**What you will do:** Find each line of the entries with the string "sobre", please, and copy it.

**Page-level text extractions:**
______________________________

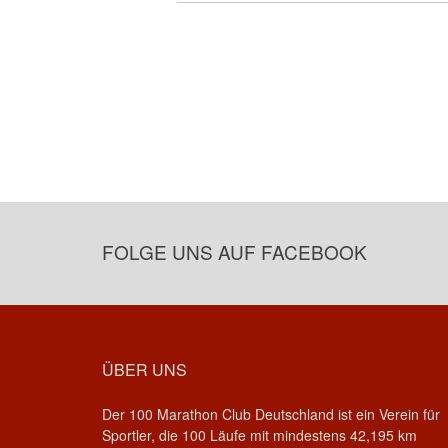
FOLGE UNS AUF FACEBOOK
ÜBER UNS
Der 100 Marathon Club Deutschland ist ein Verein für
Sportler, die 100 Läufe mit mindestens 42,195 km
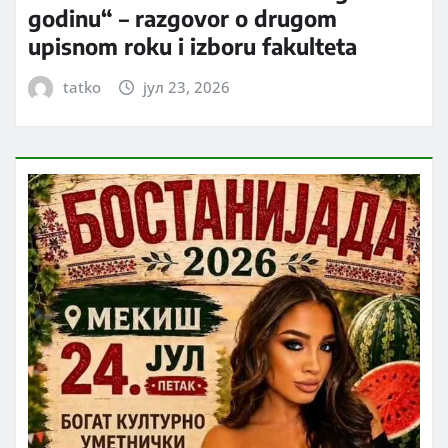
godinu“ – razgovor o drugom
upisnom roku i izboru fakulteta
tatko
јул 23, 2026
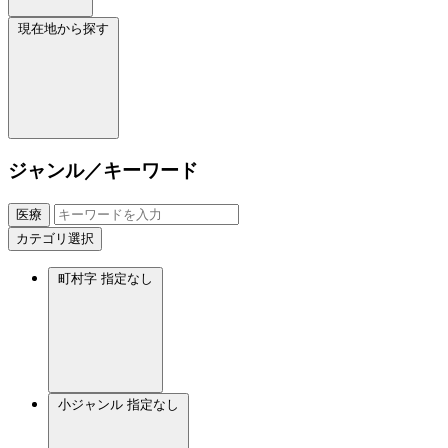
現在地から探す
ジャンル／キーワード
医療
カテゴリ選択
町村字
指定なし
小ジャンル
指定なし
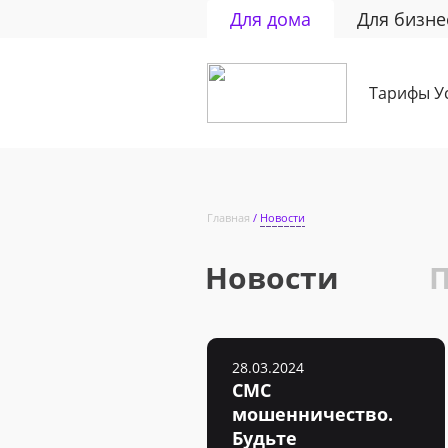
Для дома
Для бизне
Тарифы
У
Главная
Новости
Новости
28.03.2024
СМС
мошенничество.
Будьте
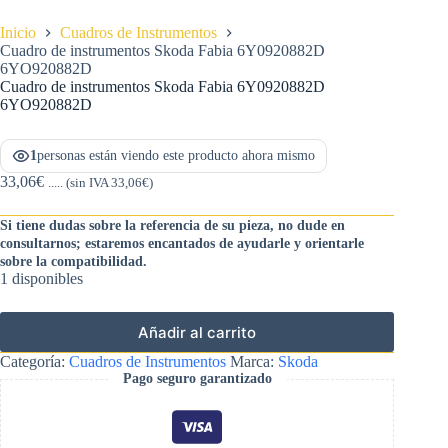
Inicio
Cuadros de Instrumentos
Cuadro de instrumentos Skoda Fabia 6Y0920882D
6YO920882D
Cuadro de instrumentos Skoda Fabia 6Y0920882D
6YO920882D
1
personas están viendo este producto ahora mismo
33,06
€
..... (sin IVA
33,06
€
)
Si tiene dudas sobre la referencia de su pieza, no dude en
consultarnos; estaremos encantados de ayudarle y orientarle
sobre la compatibilidad.
1 disponibles
Añadir al carrito
Categoría:
Cuadros de Instrumentos
Marca:
Skoda
Pago seguro garantizado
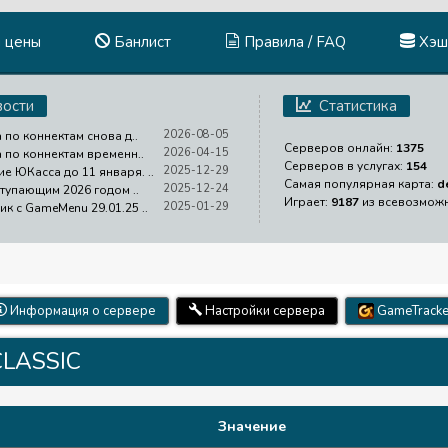
и цены
Банлист
Правила / FAQ
Хэш
ости
Статистика
2026-08-05
 по коннектам снова д..
Серверов онлайн:
1375
2026-04-15
а по коннектам временн..
Серверов в услугах:
154
2025-12-29
е ЮКасса до 11 января. ..
Самая популярная карта:
d
2025-12-24
ступающим 2026 годом ..
Играет:
9187
из всевозмож
2025-01-29
ик с GameMenu 29.01.25 ..
Информация о сервере
Настройки сервера
GameTracke
CLASSIC
Значение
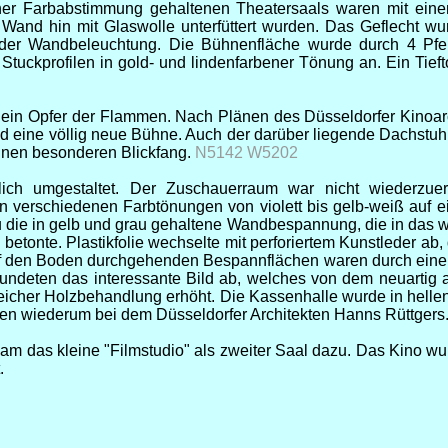
her Farbabstimmung gehaltenen Theatersaals waren mit einem
Wand hin mit Glaswolle unterfüttert wurden. Das Geflecht w
n der Wandbeleuchtung. Die Bühnenfläche wurde durch 4 Pfei
Stuckprofilen in gold- und lindenfarbener Tönung an. Ein Tief
 ein Opfer der Flammen. Nach Plänen des Düsseldorfer Kinoarc
d eine völlig neue Bühne. Auch der darüber liegende Dachstuhl
inen besonderen Blickfang.
N5142 W5202
ch umgestaltet. Der Zuschauerraum war nicht wiederzuer
in verschiedenen Farbtönungen von violett bis gelb-weiß auf
u die in gelb und grau gehaltene Wandbespannung, die in das w
tonte. Plastikfolie wechselte mit perforiertem Kunstleder ab,
den Boden durchgehenden Bespannflächen waren durch einen ge
undeten das interessante Bild ab, welches von dem neuartig 
treicher Holzbehandlung erhöht. Die Kassenhalle wurde in hell
agen wiederum bei dem Düsseldorfer Architekten Hanns Rüttger
am das kleine "Filmstudio" als zweiter Saal dazu. Das Kino wurd
.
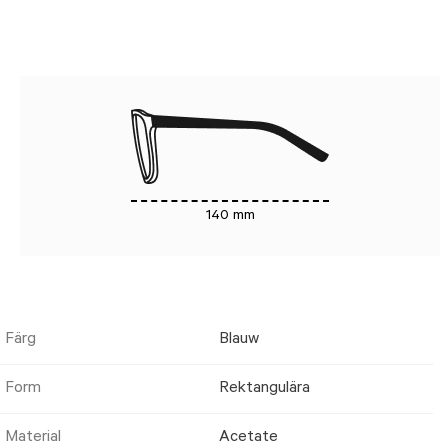
140 mm
Färg
Blauw
Form
Rektangulära
Material
Acetate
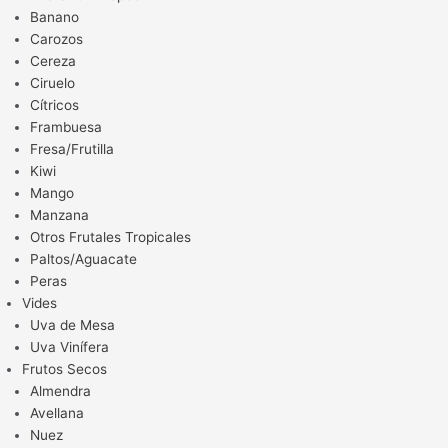
Banano
Carozos
Cereza
Ciruelo
Cítricos
Frambuesa
Fresa/Frutilla
Kiwi
Mango
Manzana
Otros Frutales Tropicales
Paltos/Aguacate
Peras
Vides
Uva de Mesa
Uva Vinífera
Frutos Secos
Almendra
Avellana
Nuez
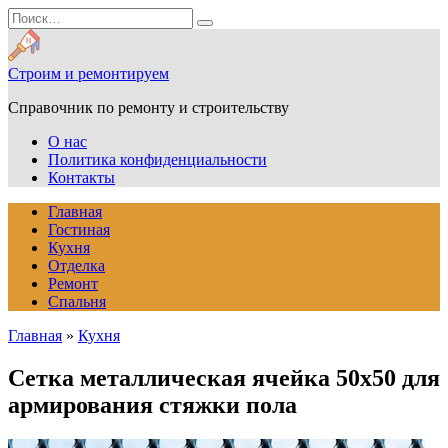
Перейти
Search
к
for:
содержанию
Строим и ремонтируем
Справочник по ремонту и строительству
О нас
Политика конфиденциальности
Контакты
Главная
Гостиная
Кухня
Отделка
Ремонт
Спальня
Главная
»
Кухня
Сетка металлическая ячейка 50х50 для
армирования стяжки пола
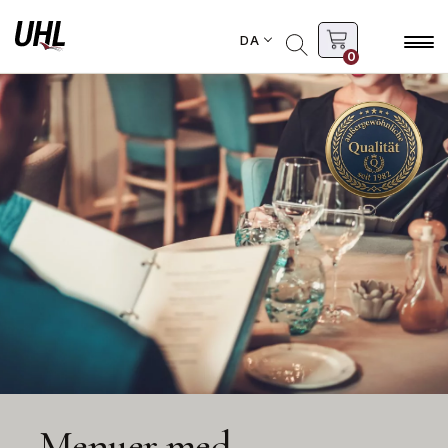
DA
0
Menuer med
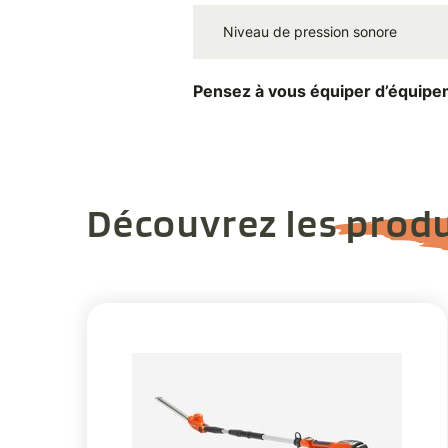
Niveau de pression sonore
Pensez à vous équiper d’équipeme
Découvrez les produ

______________________________

**Problem solution:**
Si tiene dudas sobre la referencia de su pieza, no dude en
sobre la compatibilidad.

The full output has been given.